This Is What
Without Jen or Cathy reminding me, time can go by that I thought I had blogged but hadn't.
Well, the sheep got sheared. That's the biggest news from Cabin Spring Farm. Great event! Gorgeous day, over a hundred people came by between 2 and 6 last Saturday. Annie is a beautiful black again, Gretta's spots show again. Charlotte is dark gray and Amelia and Norma Jean, pink. They have to be especially careful not to get sunburned. I love to rub their backs after they are sheared. My hands glide along and get very shiny from all the lanolin.
The tiny house is starting to look like a home. Two of the chickens went in to inspect it the other day.

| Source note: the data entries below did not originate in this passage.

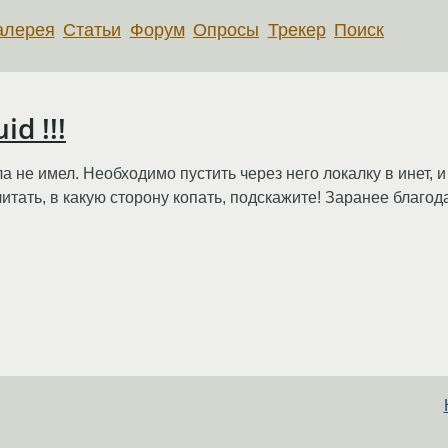
алерея
Статьи
Форум
Опросы
Трекер
Поиск
d !!!
а не имел. Необходимо пустить через него локалку в инет, 
читать, в какую сторону копать, подскажите! Заранее благод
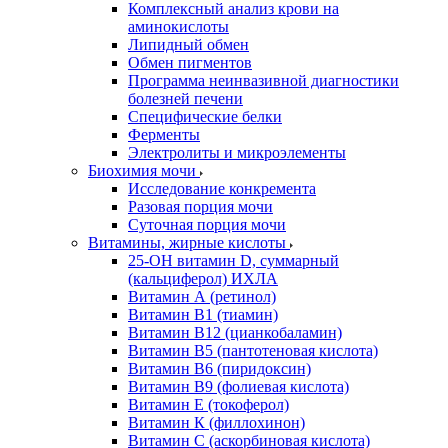
Комплексный анализ крови на
аминокислоты
Липидный обмен
Обмен пигментов
Программа неинвазивной диагностики
болезней печени
Специфические белки
Ферменты
Электролиты и микроэлементы
Биохимия мочи
Исследование конкремента
Разовая порция мочи
Суточная порция мочи
Витамины, жирные кислоты
25-OH витамин D, суммарный
(кальциферол) ИХЛА
Витамин А (ретинол)
Витамин В1 (тиамин)
Витамин В12 (цианкобаламин)
Витамин В5 (пантотеновая кислота)
Витамин В6 (пиридоксин)
Витамин В9 (фолиевая кислота)
Витамин Е (токоферол)
Витамин К (филлохинон)
Витамин С (аскорбиновая кислота)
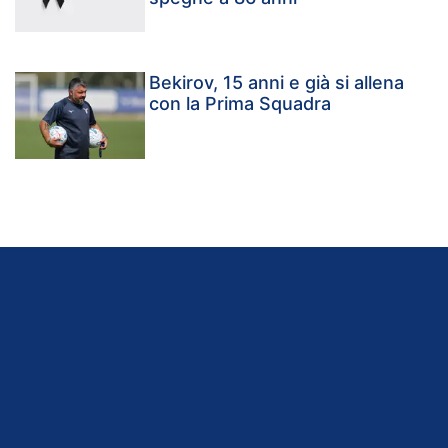
Bekirov, 15 anni e già si allena
con la Prima Squadra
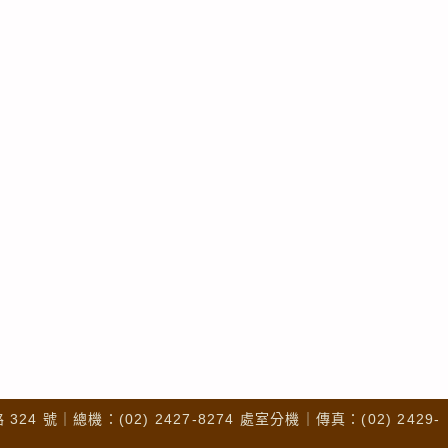
4 號｜總機：(02) 2427-8274 處室分機｜傳真：(02) 2429-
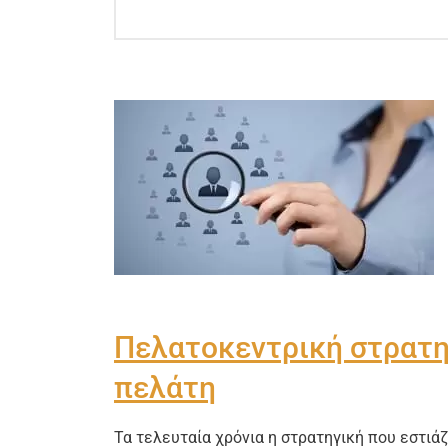
Πελατοκεντρική στρατηγ
πελάτη
Τα τελευταία χρόνια η στρατηγική που εστιάζ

The group of chickens here now are real wanders. They come up to the house, stir the compost by the old garden, peek in the fiber shed, and just keep moving about. John found the rooster and one of the black hens walking down the road when he was going to town, I wonder what that was about. He coaxed them back toward home. How far they would have gone?
I have never seen such a dry April here. The ground is hard and it sounds wrong when the sheep run across it. There are deep cracks everywhere and the water in the puddle pond keeps seeping out. I will have to reseed the barnyard when the rain comes again. The sheep pastures, which usually have a new supply of fresh Spring grass, are so over grazed. I am so thankful to have the pasture below the driveway, this time of year. I can let the animals graze there in the early morning and then they are content to hang out in the barn most of the day.
The boring bees are here in full force. They don't seem as annoying as I remember them to be. It just seems like they are humming.
I was clearing an area in the Fairy Forest of Boxerwood, today, with a few women and one of them was humming. She says she is not aware that she is humming until someone questions the mysterious sound or her grand children mention it. Her humming reminded me that I used to hum all the time when I was younger. A young girl at church, recently, reminded me that I used to skip all over. I tried it for the first time in many years.
I have been hula hooping, with a large hoop, to try and firm up some stomach muscles. Tonight, when John was grilling dinner, I was practicing in the front yard. It was a beautiful evening and I was taking in the breath-taking view and light and my hoop got away and started rolling down the hill. Fortunately, the fence by the bluebird house stopped it. When I went to retrieve it, I decided I should clean out the birdhouse. I thought I would find some fleece in the nest, because I leave it all over the place, but instead I found rabbit fur.
Time to stop rambling but "this is what" has been going on at Cabin Spring Farm the last week or so.